Saturday, October 18, 2014

The political sects of Jesus' day

29th Sunday in Ordinary Time
Matthew 22:15-21

The Pharisees sent their disciples to Jesus, with the Herodians, saying…

In the Sunday Gospel of the Novus Ordo, we hear the question of the lawfulness of the tax put to Jesus by the Pharisees together with the Herodians. Not unlike today, there is much politicking at work behind the scenes.

Understanding the politic sects among the Jews of Jesus’ day will be of the greatest advantage in grasping what is at stake in this simple question:  Is it lawful to give tribute to Caesar, or not?  We follow the statement of St. Jerome: “The prime virtue in one who gives an answer is to know that mind of him who asks the question.”

Status Quaestionis – The Debate in Jesus’ day

As Judaea was a province of the Roman empire, the people of that land were required to pay a tax to the Caesar of one didrachma or two denarii. Regarding whether or not it were lawful for Caesar to levy this tax, let us consider both sides.

Cornelius a Lapide puts the case well:

“This was a doubtful question. For prima facie, the negative, that the Jews were not justly subject to the Romans, would seem the more correct. For Pompey, who first reduced the Jews under the Roman yoke, was only called in by Hyrcanus and Aristobulus, the grandsons of Simon the high priest, to decide between them which of the two was to succeed to the Jewish sovereignty and high-priesthood. By what right then did Pompey pass them over, and transfer the sovereign power over Judea to the Romans?

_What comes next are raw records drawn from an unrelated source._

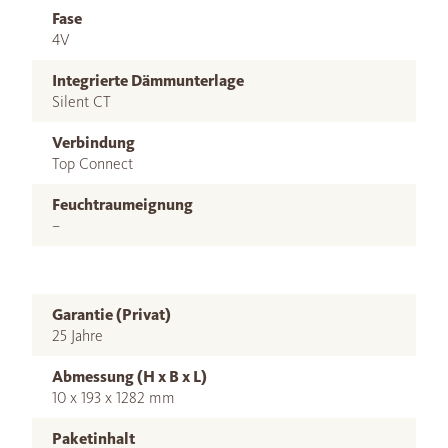
Fase
4V
Integrierte Dämmunterlage
Silent CT
Verbindung
Top Connect
Feuchtraumeignung
–
Garantie (Privat)
25 Jahre
Abmessung (H x B x L)
10 x 193 x 1282 mm
Paketinhalt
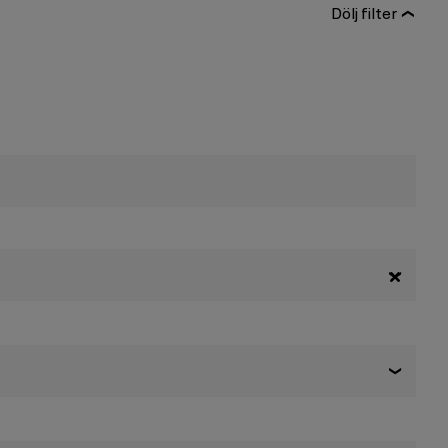
Dölj filter
❯
❯
❯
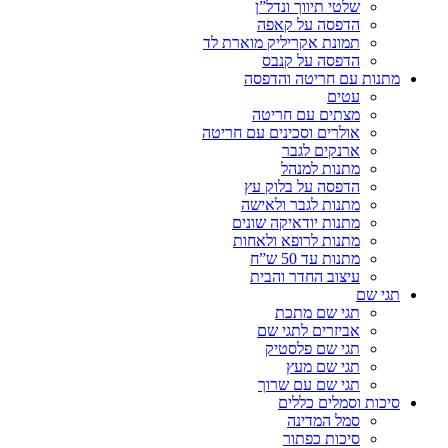
שלטי תיווך ונדל”ן
הדפסה על קאפה
תמונת אקריליק מוארת לד
הדפסה על קנבס
מתנות עם חריטה והדפסה
עטים
מצתים עם חריטה
אולרים וסכינים עם חריטה
ארנקים לגבר
מתנות למנהל
הדפסה על בלוק עץ
מתנות לגבר ולאישה
מתנות יודאיקה שונים
מתנות לרופא ולאחות
מתנות עד 50 ש”ח
עיצוב החדר והבית
תגי שם
תגי שם מתכת
אביזרים לתגי שם
תגי שם פלסטיק
תגי שם מעץ
תגי שם עם שרוך
סיכות וסמלים כללים
סמל המדינה
סיכות כפתור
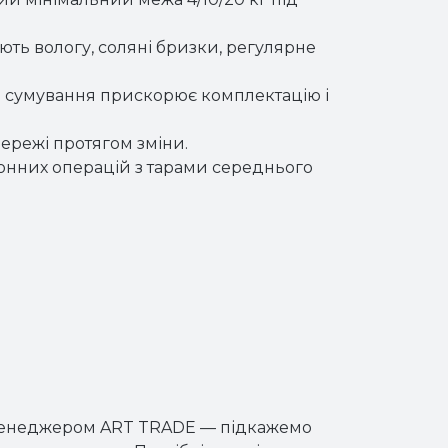
ють вологу, соляні бризки, регулярне
ія сумування прискорює комплектацію і
ережі протягом зміни.
онних операцій з тарами середнього
з менеджером ART TRADE — підкажемо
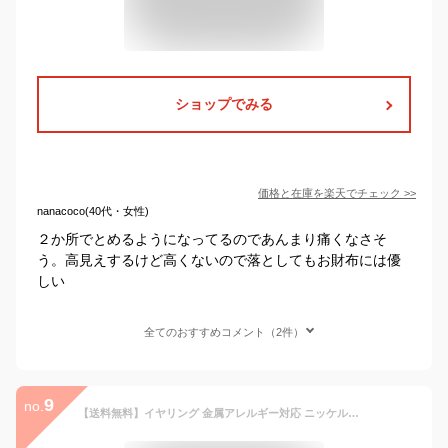
ショップでみる
価格と在庫を
楽天
でチェック
>>
nanacoco(40代・女性)
２か所でとめるようになってるのであんまり痛くなさそ
う。高見えするけど高くないので落としてもお財布には優
しい
全てのおすすめコメント（2件）
9
no.
【送料無料】イヤリング 金属アレルギー対応 ニッケルフリー ラインストーン メタル フープイヤリング | OSEWAYA アクセサリー レディース 女性 大人 痛くない プレゼント ギフト 結婚式 誕生日 おしゃれ オシャレ かわいい 可愛い シンプル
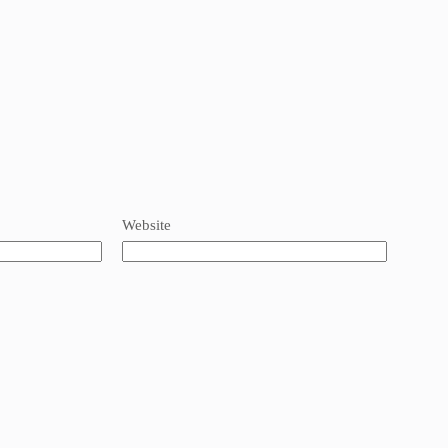
Website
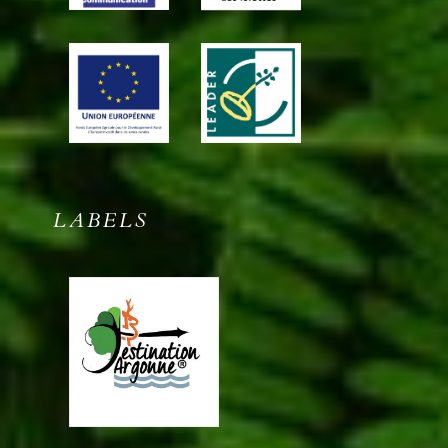
LABELS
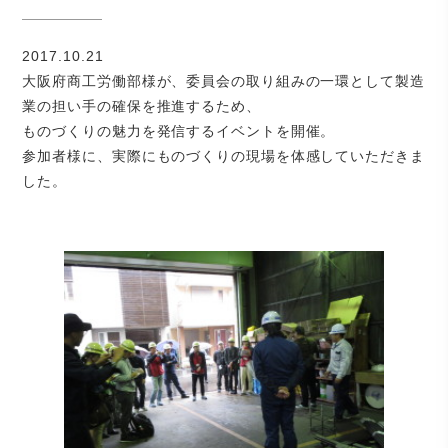
2017.10.21
大阪府商工労働部様が、委員会の取り組みの一環として製造
業の担い手の確保を推進するため、
ものづくりの魅力を発信するイベントを開催。
参加者様に、実際にものづくりの現場を体感していただきま
した。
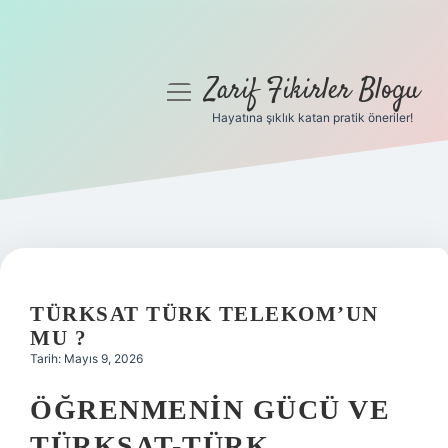
Zarif Fikirler Blogu
menüyü
aç
Hayatına şıklık katan pratik öneriler!
Anasayfa
Gizlilik Politikası
Yasal Uyarı
Hakkımızda
TÜRKSAT TÜRK TELEKOM’UN
MU ?
Tarih: Mayıs 9, 2026
ÖĞRENMENIN GÜCÜ VE
TÜRKSAT-TÜRK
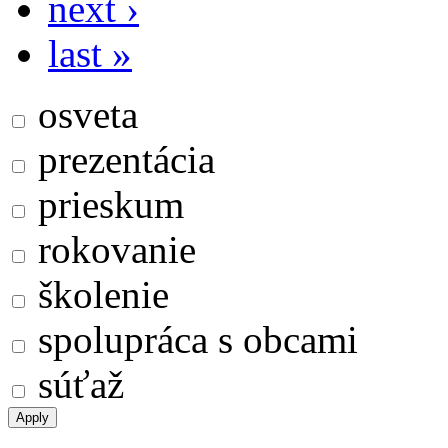
next ›
last »
osveta
prezentácia
prieskum
rokovanie
školenie
spolupráca s obcami
súťaž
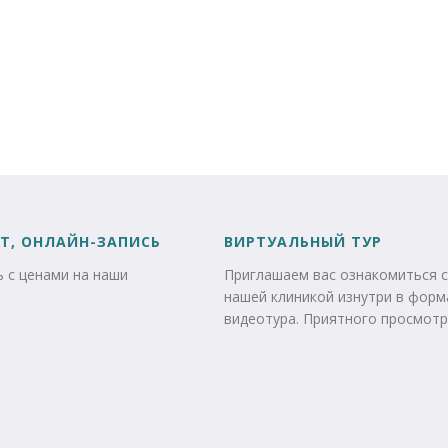
Т, ОНЛАЙН-ЗАПИСЬ
ВИРТУАЛЬНЫЙ ТУР
 с ценами на наши
Приглашаем вас ознакомиться с
нашей клиникой изнутри в форм
видеотура. Приятного просмотр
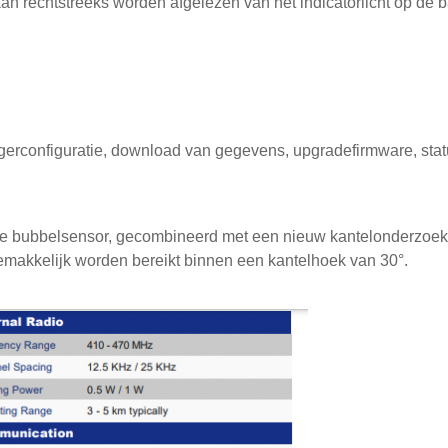
an rechtstreeks worden afgelezen van het indicatorlicht op de ba
ngerconfiguratie, download van gegevens, upgrade
firmware
, sta
he bubbelsensor, gecombineerd met een nieuw kantelonderzoek
akkelijk worden bereikt binnen een kantelhoek van 30°.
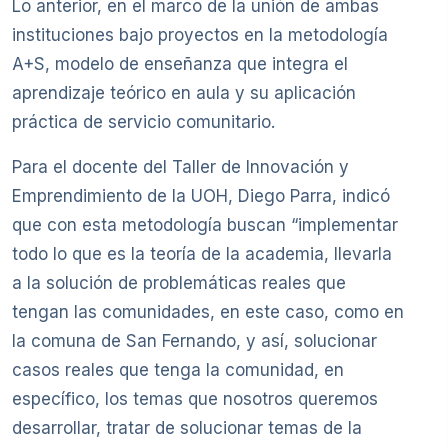
Lo anterior, en el marco de la unión de ambas
instituciones bajo proyectos en la metodología
A+S, modelo de enseñanza que integra el
aprendizaje teórico en aula y su aplicación
práctica de servicio comunitario.
Para el docente del Taller de Innovación y
Emprendimiento de la UOH, Diego Parra, indicó
que con esta metodología buscan “implementar
todo lo que es la teoría de la academia, llevarla
a la solución de problemáticas reales que
tengan las comunidades, en este caso, como en
la comuna de San Fernando, y así, solucionar
casos reales que tenga la comunidad, en
específico, los temas que nosotros queremos
desarrollar, tratar de solucionar temas de la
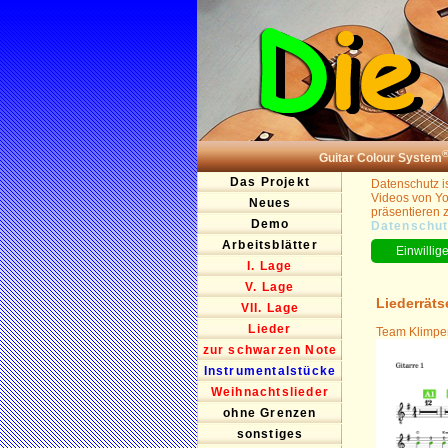
Guitar Colour System
Das Projekt
Datenschutz is
Videos von Yo
Neues
präsentieren 
Demo
Datenschut
Arbeitsblätter
I. Lage
V. Lage
Liederräts
VII. Lage
Lieder
Team Klimper
zur schwarzen Note
Instrumentalstücke
Weihnachtslieder
ohne Grenzen
sonstiges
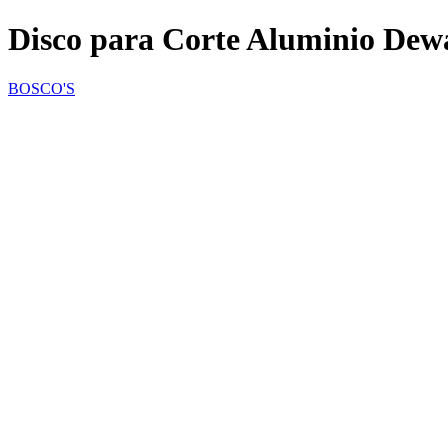
Disco para Corte Aluminio Dewa
BOSCO'S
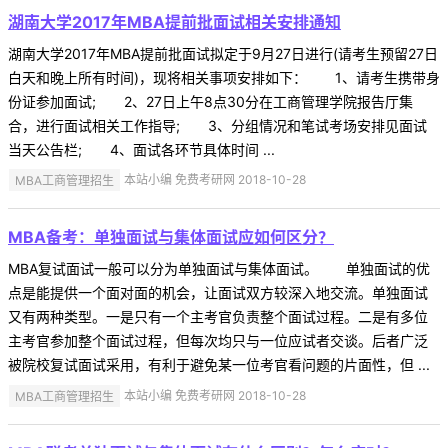
湖南大学2017年MBA提前批面试相关安排通知
湖南大学2017年MBA提前批面试拟定于9月27日进行(请考生预留27日
白天和晚上所有时间)，现将相关事项安排如下： 1、请考生携带身
份证参加面试; 2、27日上午8点30分在工商管理学院报告厅集
合，进行面试相关工作指导; 3、分组情况和笔试考场安排见面试
当天公告栏; 4、面试各环节具体时间 ...
MBA工商管理招生
本站小编 免费考研网 2018-10-28
MBA备考：单独面试与集体面试应如何区分？
MBA复试面试一般可以分为单独面试与集体面试。 单独面试的优
点是能提供一个面对面的机会，让面试双方较深入地交流。单独面试
又有两种类型。一是只有一个主考官负责整个面试过程。二是有多位
主考官参加整个面试过程，但每次均只与一位应试者交谈。后者广泛
被院校复试面试采用，有利于避免某一位考官看问题的片面性，但 ...
MBA工商管理招生
本站小编 免费考研网 2018-10-28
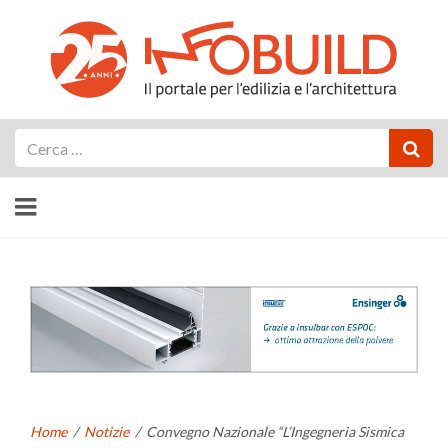
Cerca
Home
/
Notizie
/
Convegno Nazionale “L’Ingegneria Sismica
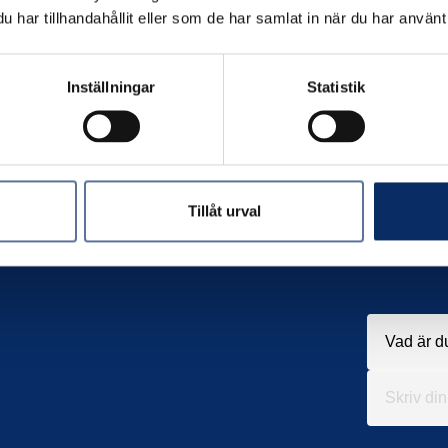
har tillhandahållit eller som de har samlat in när du har använt 
Inställningar
Statistik
Tillåt urval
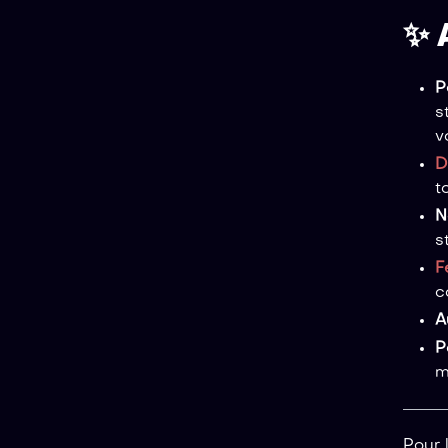
✨ 
P
s
v
D
t
N
s
F
c
A
P
m
Pour 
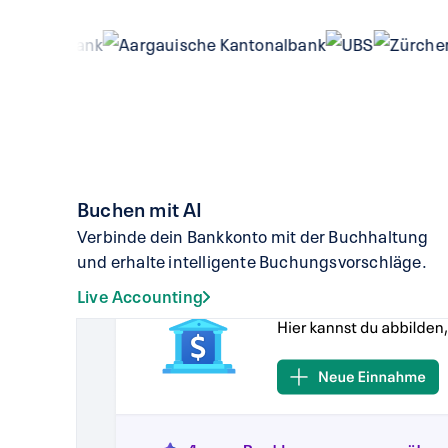
Buchen mit AI
Verbinde dein Bankkonto mit der Buchhaltung
und erhalte intelligente Buchungsvorschläge.
Live Accounting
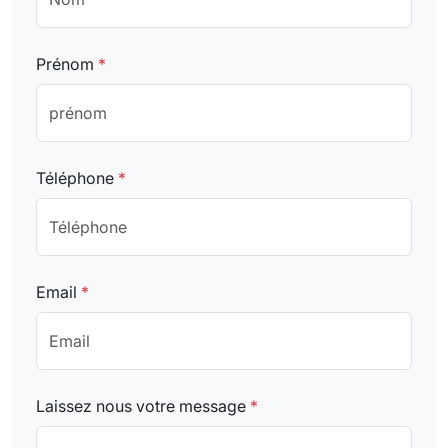
Prénom
*
Téléphone
*
Email
*
Laissez nous votre message
*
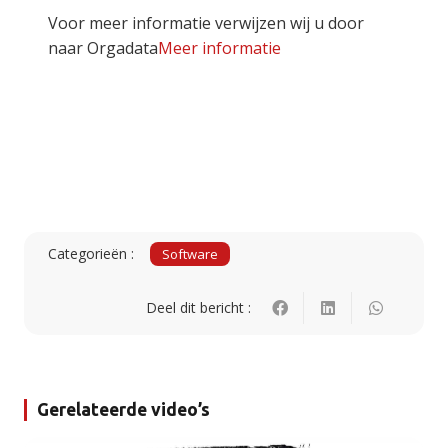
Voor meer informatie verwijzen wij u door
naar Orgadata
Meer informatie
Categorieën :
Software
Deel dit bericht :
Gerelateerde video’s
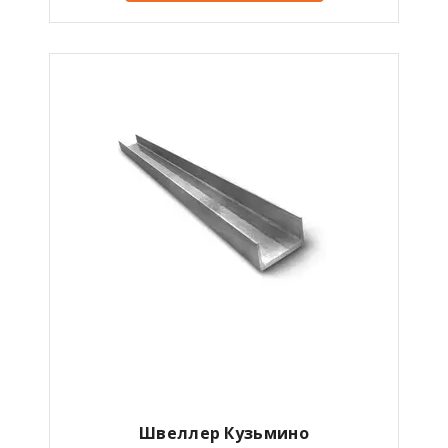
Швеллер Кузьмино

“And yet, if we examine what happened more carefully, we shall perceive that the contrary proposition is the more probable, namely, that Pompey seized upon Judea by the right of a just war. For when Pompey had justly decided in favor of Hyrcanus, as being the elder, his younger brother, Aristobolus, attacked Jerusalem, and filled it with his soldiers, who fought against both Pompey and Hyrcanus. Then Pompey took Jerusalem by storm, and made it subject, with the consent of Hyrcanus, to the Roman yoke. Hyrcanus being unable to keep it by himself, delivered it to Pompey, with the consent of the elders and nobles of the Jews, who preferred to be subject to the Romans rather than to Hyrcanus and Aristobolus. For they saw that without the Romans, the Jewish state would be annihilated by schisms and seditions.”

And, therefore, as the Romans had come to possession of the land and Caesar guaranteed the safety of the people through the presence of his soldiers in the cities, it was right both for Caesar to demand and the people to pay the tax.

However, the question of whether such tax was lawfully paid, placed our Savior between two horns of a dilemma. Indeed, if he answered that the tax was to be paid, he would seem to be a traitor to his own people. However, if he stated that the tax was unlawful, he would be denounced as a rival to Caesar. Thus, the difficulty.

The insurrection of Judas of Galilee

Further, Father Cornelius a Lapide relates that there was a certain Judas of Galilee about this time who had rebelled against the Empire and taught that it was not lawful for the Jews to be subject to the Romans or to pay them taxes.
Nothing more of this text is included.